══ Task inputs ══

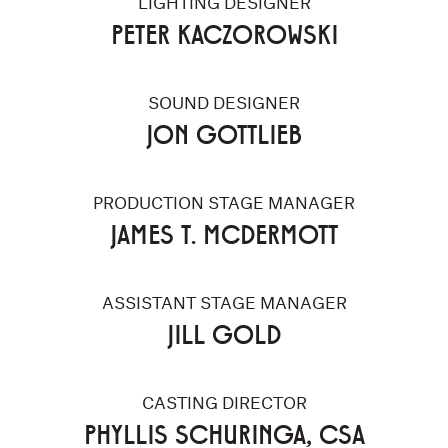
LIGHTING DESIGNER
PETER KACZOROWSKI
SOUND DESIGNER
JON GOTTLIEB
PRODUCTION STAGE MANAGER
JAMES T. MCDERMOTT
ASSISTANT STAGE MANAGER
JILL GOLD
CASTING DIRECTOR
PHYLLIS SCHURINGA, CSA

═══

Copy each line of the listing above that contains the word "STAGE".

PRODUCTION STAGE MANAGER
ASSISTANT STAGE MANAGER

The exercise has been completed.